In light of these developments, the workshop will explore the obligations that different actors have when engaging in such disputes, and the role that empirical evidence ought to play in political deliberation and the justification of laws. For citizens these obligations might include the requirement to inform themselves adequately, or not to mislead others when advocating changes in the law; for the state and larger institutions such as those in the media they are likely to involve the handling of data and the presentation of facts.
The nature of these obligations will bear upon the way that we approach established theories of democracy and political legitimacy. The workshop will look to explore the way that existing theories might be adapted to respond to changes in the way that knowledge is formed and exchanged. It will also deal with ongoing debates around factual knowledge in democratic theory such as the status of expert knowledge that is not accessible or comprehensible to the vast majority of the population, and the ethics of lying or misleading in politics.
This workshop aims to bring together theorists working in all areas of political theory who address these issues. Submissions are welcome from scholars at all career stages. Submissions are encouraged from, but need not be limited to, theorists who:
- Have an interest in specific theories of democracy, especially epistemic defences of democracy.
- Are engaged in debates around citizenship and political participation.
- Are engaged in debates about the justification and legitimacy of laws.
- Work on the ethics of lying and deceit in politics.
- Are concerned with the dissemination of facts and the construction of knowledge, and broader concepts such as ‘propaganda’.
- Have an interest in epistemological discussions about the formation of knowledge relevant to politics.
Successful applicants will be allocated a one-hour slot at the workshop.
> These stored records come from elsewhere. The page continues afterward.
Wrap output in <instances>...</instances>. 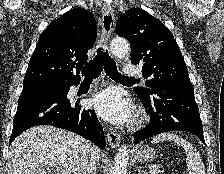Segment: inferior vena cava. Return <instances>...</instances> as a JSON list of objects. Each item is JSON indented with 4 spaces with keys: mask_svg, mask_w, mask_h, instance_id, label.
Returning a JSON list of instances; mask_svg holds the SVG:
<instances>
[{
    "mask_svg": "<svg viewBox=\"0 0 224 174\" xmlns=\"http://www.w3.org/2000/svg\"><path fill=\"white\" fill-rule=\"evenodd\" d=\"M97 148L88 143L82 152L76 174H96Z\"/></svg>",
    "mask_w": 224,
    "mask_h": 174,
    "instance_id": "inferior-vena-cava-1",
    "label": "inferior vena cava"
}]
</instances>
Papers will be pre-circulated at least one week beforehand, and should be no longer than 5000 words.
To apply to participate in this workshop, please submit an abstract of no more than 500 words outlining your proposed paper, prepared for blind review, to email@example.com by Friday 19th May.
If you have any further questions feel free to get in contact via the email address above.
Andrew Reid (University of Leicester)
Please note that the cost of registration for the MANCEPT workshops this year is £230 for academics and £135 for graduate students or retirees. There are a limited number of bursaries available, details here, the deadline for which is June 16th. Successful applicants to this workshop will be notified in plenty of time to allow them to put together an application for a bursary.